[Entries provided]

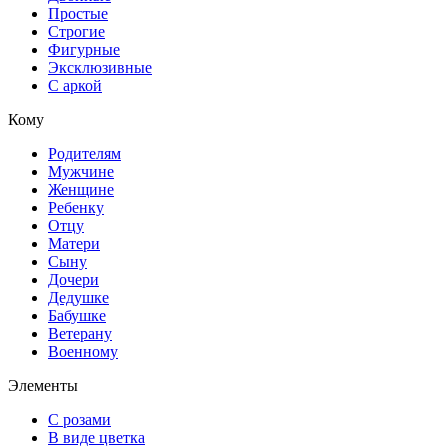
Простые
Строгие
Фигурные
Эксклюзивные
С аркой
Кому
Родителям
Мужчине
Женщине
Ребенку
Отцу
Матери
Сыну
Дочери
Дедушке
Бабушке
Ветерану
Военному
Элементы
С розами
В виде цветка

[/Entries provided]
[Entries provided]

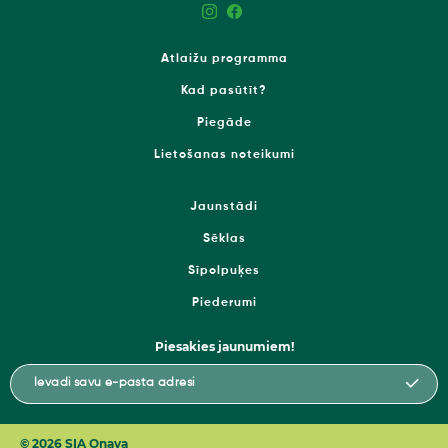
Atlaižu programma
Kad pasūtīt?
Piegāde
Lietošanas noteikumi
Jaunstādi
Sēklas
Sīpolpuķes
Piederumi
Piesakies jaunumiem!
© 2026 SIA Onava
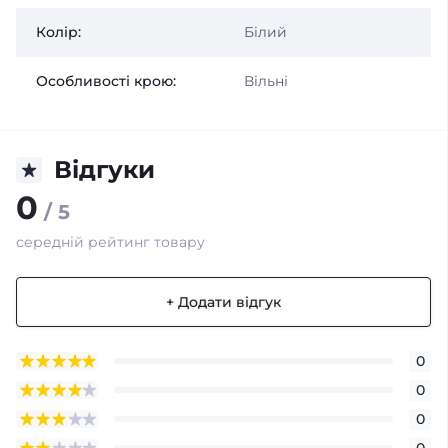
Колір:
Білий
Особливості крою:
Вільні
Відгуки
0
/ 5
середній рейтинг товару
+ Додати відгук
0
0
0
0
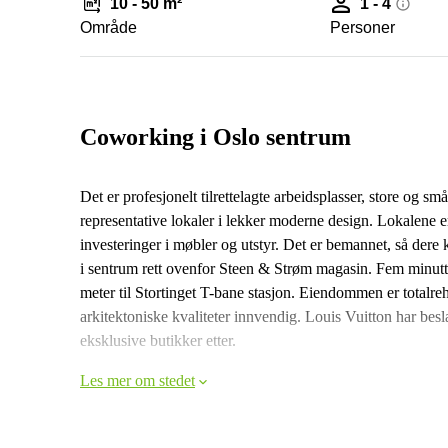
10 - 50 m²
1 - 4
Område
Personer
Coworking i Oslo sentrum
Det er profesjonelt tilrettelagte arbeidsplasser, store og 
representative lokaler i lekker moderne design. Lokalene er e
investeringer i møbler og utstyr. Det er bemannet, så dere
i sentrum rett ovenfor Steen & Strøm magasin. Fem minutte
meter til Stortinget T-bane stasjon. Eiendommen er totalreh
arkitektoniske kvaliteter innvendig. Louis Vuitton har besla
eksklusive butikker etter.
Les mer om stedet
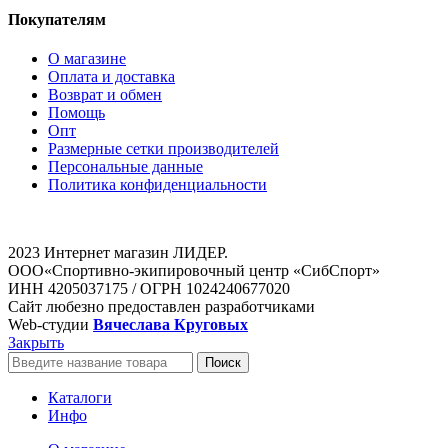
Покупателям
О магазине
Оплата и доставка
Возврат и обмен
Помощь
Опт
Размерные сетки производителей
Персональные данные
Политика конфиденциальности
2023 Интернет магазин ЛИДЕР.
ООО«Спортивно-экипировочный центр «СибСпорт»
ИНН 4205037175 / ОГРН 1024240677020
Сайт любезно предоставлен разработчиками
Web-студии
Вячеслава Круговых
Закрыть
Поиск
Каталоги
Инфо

[/Entries provided]
[Entries provided]

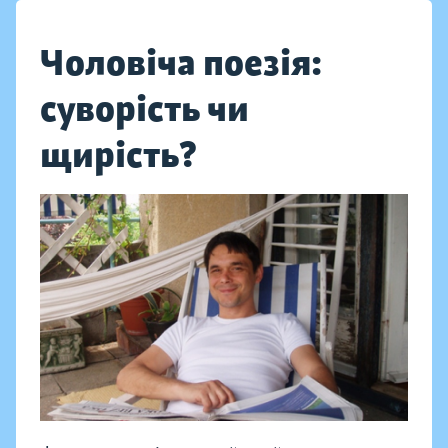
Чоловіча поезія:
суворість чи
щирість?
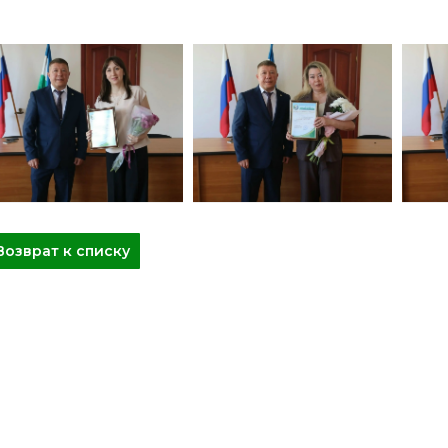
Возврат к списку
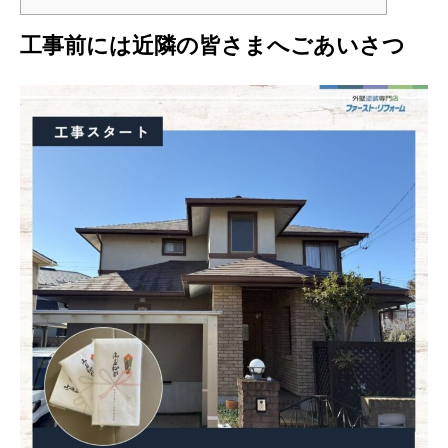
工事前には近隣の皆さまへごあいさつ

[/Entries provided]

Requirement >> Every line above from the one with "Lietošanas noteikumi" down to the one with "investeringer i møbler" must be written out exactly, and no picture may appear.

Answer to this exercise >>
Lietošanas noteikumi
Jaunstādi
Sēklas
Sīpolpuķes
Piederumi
Piesakies jaunumiem!
© 2026 SIA Onava
Колір:
Білий
Особливості крою:
Вільні
Відгуки
0
/ 5
середній рейтинг товару
+ Додати відгук
0
0
0
0
10 - 50 m²
1 - 4
Område
Personer
Coworking i Oslo sentrum
Det er profesjonelt tilrettelagte arbeidsplasser, store og 
representative lokaler i lekker moderne design. Lokalene er e
investeringer i møbler og utstyr. Det er bemannet, så dere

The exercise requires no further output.